Yeah I understand that the sound leak is no good. And I am considering another set of cans before the lcd2s. I will have a look at the models you mentioned. And the thunder pants seem like an impressive headphones to. Where I live is pretty quiet and the open back headphones I have used (he 400) leak noise to and I do like the advantages of leaking noise to some degree because if I'm long boarding its good to know when something is approaching or something loud is around per chance.


----------



## reddragon

i heard the maker of thunderpants bailed out on people and i dont know if you can still get a brand new thunderpants now. besides, i also read that people think mad dogs and paradox are superior mods than the thunderpants... i own none of these, i just read about them... i do however have the stock fostex t50rp and i dont like it very much...


----------



## chickenparm

Hey what do you know I bought the LCD-2's now im gonna get a nice piece of Schiit amp lol. maybe... i want to research it more
   
   
  but maybe...


----------



## KimChee

I chose Headstage Arrow for my portable amp, it is the best all around for me size and performance.  I've got it taped to the back of my iphone 4.


----------



## brianc0428

My SR-71B powered the lcd2's perfectly and with the new updates it can't be beat in my opinion.


----------



## midnightwalker

For portable amp, I drive my LCD2/3 with the TTVJ Apex Glacier. Some may say it doesn't have enough power but I see that's good enough, at least to me


----------



## chickenparm

So I have had the LCD-2s for a few days now and i have to say a lot of things people have been spewing at me about how i can get cans with very similar audio graphs for way less and LCD-2s are riding on quite a bit of bloat and bla bla bla, I realized that you can only go so far based on graphs... so far all the so called competitors on a budget I have compared side by side and what I got out of it was that you cant go your whole life thinking you can have it all figured out by data and graphs. The LCD-2s are worth every penny. There are too many variables to consider like how the cans sit on your head and suit your needs as far as grasp and weight and other things, Plllllluuuuss, the fact that every LCD-2 can come a bit different from its siblings, kind of like twins looking the same... but kinda different....     you know what I mean 
	

	
	
		
		

		
		
	


	



  unless you bite the bullet and actually have them to compare do'nt ever dare tell people they are wasting their money because you really have to try it before you judge it.
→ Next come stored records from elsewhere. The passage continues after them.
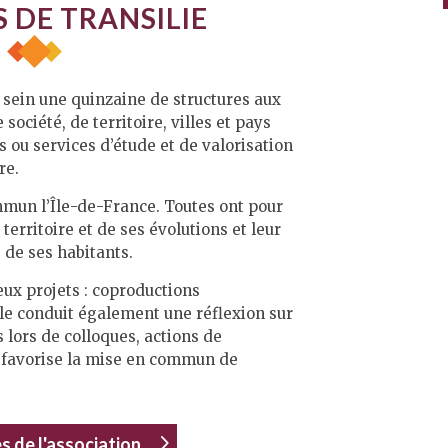
S DE TRANSILIE
 sein une quinzaine de structures aux
 société, de territoire, villes et pays
ns ou services d’étude et de valorisation
re.
mmun l’Île-de-France. Toutes ont pour
territoire et de ses évolutions et leur
 de ses habitants.
ux projets : coproductions
lle conduit également une réflexion sur
 lors de colloques, actions de
t favorise la mise en commun de
 de l'association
Right?? makes sense
   
  My graph has a little more sparkle, (I think) than the usual pair of LCD-2s from that I have seen. The highs are completely present thus less "dark" of a sound. I could not have hoped for a better result from these headphones! Next stop. AMP!
  It's surprising how little of a frequency loss there is when not using an AMP mostly you lose power is all and even then its loud enough to block most outside sound, which by the way, reminds me that saying that the LCD-2s are not for mobile use bla bla bla, every sound in the world will ruin my music experience bla bla bla, YOU HAVE NOT OWNED A PAIR OF THESE OBVIOUSLY! lol
  As far as them being opene backed, they dont leak nearly as much noise as quincey jones's or dt880's and especially not NEARLY as much as he-400/h-6's, again thanks for the misleading speculation people lol.


----------



## chickenparm

But I know that all you were all doing is trying to help that is so thank you for all the juicy topic discussion! 
	

	
	
		
		

		
		
	


	



  I'm gonna be calling AUDEZ'E again and be asking about these porto AMPs and see what one they recommend.


----------



## reddragon

Quote: 





chickenparm said:


> So I have had the LCD-2s for a few days now and i have to say a lot of things people have been spewing at me about how i can get cans with very similar audio graphs for way less and LCD-2s are riding on quite a bit of bloat and bla bla bla, I realized that you can only go so far based on graphs... so far all the so called competitors on a budget I have compared side by side and what I got out of it was that you cant go your whole life thinking you can have it all figured out by data and graphs. The LCD-2s are worth every penny. There are too many variables to consider like how the cans sit on your head and suit your needs as far as grasp and weight and other things, Plllllluuuuss, the fact that every LCD-2 can come a bit different from its siblings, kind of like twins looking the same... but kinda different....     you know what I mean
> 
> 
> 
> ...


 
   
   
  glad you like it, though i dont think anyone will be using the lcd2 without an amp...


----------



## chickenparm

Yeah I know what you mean. An amp is paramount for listening to any music with any headphones lol! I just had to be that guy who bought the headphones before an amp. So I'm mooching for now.


----------



## reddragon

oh, i would think that people who buy the lcd2 usually has other headphones before he buys the lcd2, so they would already have amps, even if they are not high end amps lol.


----------



## chickenparm

I have access to one at any given moment the guy in the room next to me has some. im just being lazy about getting one. well more like over worked to the point where I neglect a lot of things. like 60 hours or so a week lately... but I got rid of one of my jobs to free up my life.


----------



## reddragon

Quote: 





chickenparm said:


> I have access to one at any given moment the guy in the room next to me has some. im just being lazy about getting one. well more like over worked to the point where I neglect a lot of things. like 60 hours or so a week lately... but I got rid of one of my jobs to free up my life.


 
   
   
  got rid of one of your jobs and being on head-fi? not sure if this is good for your wallet


----------



## chickenparm

Yeah I know but I have only lost a little bit of hours basically I am at a perfect level of work and play hahaha! Success.


----------



## reddragon

Quote: 





chickenparm said:


> Yeah I know but I have only lost a little bit of hours basically I am at a perfect level of work and play hahaha! Success.


 
   
   
  lol aight, congrats then. so got an amp for your lcd2 yet?


----------



## DemonFox

Quote: 





kimchee said:


> I chose Headstage Arrow for my portable amp, it is the best all around for me size and performance.  I've got it taped to the back of my iphone 4.


 
   
   
  Have you used an Arrow with any Orthos? He-400's and up?
   
   
  Thanks,


----------



## chickenparm

reddragon said:


> lol aight, congrats then. so got an amp for your lcd2 yet?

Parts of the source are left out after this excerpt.